# i'm SOOOO cool now



## beccaboo (Dec 27, 2009)

I GOT ALL MY STARS!!!! not quite a ninja yet but i'm workin on it  i just wanna thank everyone who made this possible. i couldn't have done it without you! (i'm a nerd, i know)


----------



## aimee235 (Apr 29, 2007)

lol. Congratulations!


----------



## ImPeCcAbLePiT$ (Apr 11, 2010)

lol congratulations...hope your ninja comes soon.


----------



## ThaLadyPit (Oct 12, 2008)

Yep! We're gettin on up there ain't we Becca!? I'm almost there again... hoping to get there soon!


----------



## Black Rabbit (Nov 14, 2009)

Patience grasshopper LMAO!!! Your almost there you'll be a ninja in no time


----------



## NinaThePitbull (Feb 10, 2010)




----------



## Lex's Guardian (Aug 8, 2009)

Ha-Ha - too funny Becca, Congrats.


----------



## beccaboo (Dec 27, 2009)

NinaThePitbull said:


>


lmao. gosh that is so not how i pictured ninja coolness... was thinkin more like yoda-ish... i suppose thats not very ninja either... ???


----------



## ThaLadyPit (Oct 12, 2008)

Lol! That's too funny Oscar! You always seem to find the good stuff!


----------



## NinaThePitbull (Feb 10, 2010)

ThaLadyPit said:


> Lol! That's too funny Oscar! You always seem to find the good stuff!

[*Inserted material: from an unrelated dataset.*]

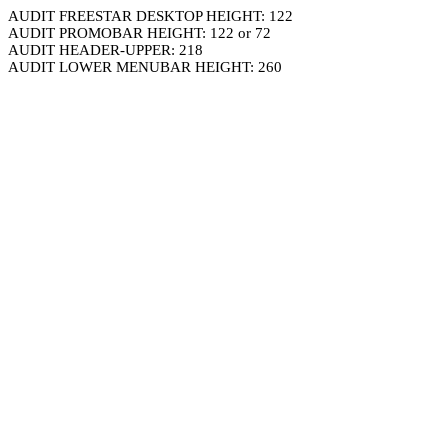
AUDIT FREESTAR DESKTOP HEIGHT: 122
AUDIT PROMOBAR HEIGHT: 122 or 72
AUDIT HEADER-UPPER: 218
AUDIT LOWER MENUBAR HEIGHT: 260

yeah.. last time I heard that i got locked up that night for possession.

( just kidding)


----------



## ThaLadyPit (Oct 12, 2008)

OMG!! Stop it! That's what I'm on papers for now! Ugh! Anyways... I'm lovin the pix! Where do you find these things... or is it a secret?


----------



## ghosthellz (Apr 9, 2010)

beccaboo said:


> I GOT ALL MY STARS!!!! not quite a ninja yet but i'm workin on it  i just wanna thank everyone who made this possible. i couldn't have done it without you! (i'm a nerd, i know)


i like nerds:roll:


----------



## beccaboo (Dec 27, 2009)

ghosthellz said:


> i like nerds:roll:


lmao- i like moneys  ahahaha


----------



## NinaThePitbull (Feb 10, 2010)

ThaLadyPit said:


> OMG!! Stop it! That's what I'm on papers for now! Ugh! Anyways... I'm lovin the pix! Where do you find these things... or is it a secret?


just put in the right keywords i guess and pick something suitable. thanks for all your rep today, where have you been all this time?










"..this could be the beginning of a beautiful friendship."


----------



## echs332000 (Jan 10, 2010)

im confused


----------



## beccaboo (Dec 27, 2009)

echs332000 said:


> im confused


you know how when u post you see your name to the left, your personal info if you added any, how many posts you've done and you have 3 or 4 silver starts for rep??? well i just now got all my stars... when rep maxes out it says ur a reputation ninja... got it?


----------



## beccaboo (Dec 27, 2009)

***UPDATE*** got my ninja


----------



## NinaThePitbull (Feb 10, 2010)




----------



## beccaboo (Dec 27, 2009)

NinaThePitbull said:


>


so much better only not the nasty boots. need some sexy stilettos


----------



## Black Rabbit (Nov 14, 2009)

Agreed stilletos are way hotter the boots are totally ugly they gotta go


----------



## SweetMelissa (Apr 23, 2010)

Kudos on your stars!!!  Those pic's are soo funny!


----------



## NinaThePitbull (Feb 10, 2010)

didnt even notice , i wasnt looking at her feet...


----------



## NinaThePitbull (Feb 10, 2010)

should we switch to the VIP?


----------



## beccaboo (Dec 27, 2009)

hahaha oh my. negative on the anime


----------